Crítica de Cine

Aquí sí hay quien viva

Salidos de un molde fabricado entre retazos de Tati, Andersson y Kaurismaki, los personajes de la cuarta película de Samuel Benchetrit (Janis y John, Chez Gino) habitan un mundo extraño bajo el que respira una realidad de solitarios e incomprendidos, almas perdidas y aisladas sin otro espejo que el de sus semejantes en el extrarradio de la banlieu proletaria, marciana y multicultural.

Asphalte, como reza en su título original, nos lleva a los márgenes algo extraterrestres de la ciudad posindustrial, a un edificio feo, estrecho y semirruinoso.

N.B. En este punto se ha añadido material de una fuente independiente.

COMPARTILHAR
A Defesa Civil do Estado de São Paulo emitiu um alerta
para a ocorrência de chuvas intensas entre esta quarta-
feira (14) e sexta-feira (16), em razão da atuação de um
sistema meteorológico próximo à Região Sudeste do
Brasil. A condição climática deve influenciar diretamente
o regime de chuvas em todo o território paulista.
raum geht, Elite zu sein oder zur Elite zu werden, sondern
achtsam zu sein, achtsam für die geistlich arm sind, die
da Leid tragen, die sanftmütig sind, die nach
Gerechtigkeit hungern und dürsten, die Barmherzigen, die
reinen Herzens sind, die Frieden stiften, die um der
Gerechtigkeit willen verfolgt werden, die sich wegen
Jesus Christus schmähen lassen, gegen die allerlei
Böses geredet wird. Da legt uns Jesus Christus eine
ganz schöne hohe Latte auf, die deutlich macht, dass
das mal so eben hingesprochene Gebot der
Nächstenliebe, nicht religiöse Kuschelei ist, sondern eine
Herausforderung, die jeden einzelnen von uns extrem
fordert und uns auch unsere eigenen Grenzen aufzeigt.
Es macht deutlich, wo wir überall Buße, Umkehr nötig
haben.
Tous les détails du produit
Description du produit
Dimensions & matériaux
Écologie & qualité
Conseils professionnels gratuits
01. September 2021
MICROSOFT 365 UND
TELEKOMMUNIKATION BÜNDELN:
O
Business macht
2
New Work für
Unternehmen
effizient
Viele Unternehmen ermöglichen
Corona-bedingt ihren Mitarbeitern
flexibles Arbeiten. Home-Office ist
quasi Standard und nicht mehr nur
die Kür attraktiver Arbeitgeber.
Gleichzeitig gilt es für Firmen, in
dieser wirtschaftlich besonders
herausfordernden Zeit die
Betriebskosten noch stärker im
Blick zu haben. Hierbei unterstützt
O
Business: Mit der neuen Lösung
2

Allí viven, sin cruzarse, el huraño vecino del primero (Gustave Kervern), quien tras sufrir un accidente casero se ve obligado a ir en silla de ruedas y a utilizar ese mismo ascensor por cuya reforma no ha querido pagar a la comunidad; una Isabelle Huppert trasunto de ella misma, actriz en horas bajas, recién mudada frente al piso de un joven que vive solo ajeno a la historia del cine moderno de la que ella fue protagonista; y también un astronauta de la NASA (Michael Pitt) recién aterrizado en la azotea y que se esconde en el piso de una mujer de origen musulmán a espera de instrucciones oficiales. No muy lejos anda también Valeria Bruni-Tedeschi, melancólica enfermera de guardia y objeto de la mirada y el deseo platónico de nuestro desgraciado vecino del primero.

Con esas criaturas extrañas dispuestas en pares y predispuestas en un espacio cerrado en formato 1:33:1, Bencherit compone viñetas de la tristeza, la soledad, el absurdo y, oh sí, la esperanza y el amor, con un sentido de la comicidad frío, mudo y elíptico que deviene necesariamente empático. Algunos gags funcionan de manera elocuente y brillante, pero la deriva del filme apunta a la redención y a cierto buenrollismo edificante que atempera sus destellos de humor negro, su conseguida atmósfera al vacío y ese extrañamiento de lo real que lo hacían singular y estimulante.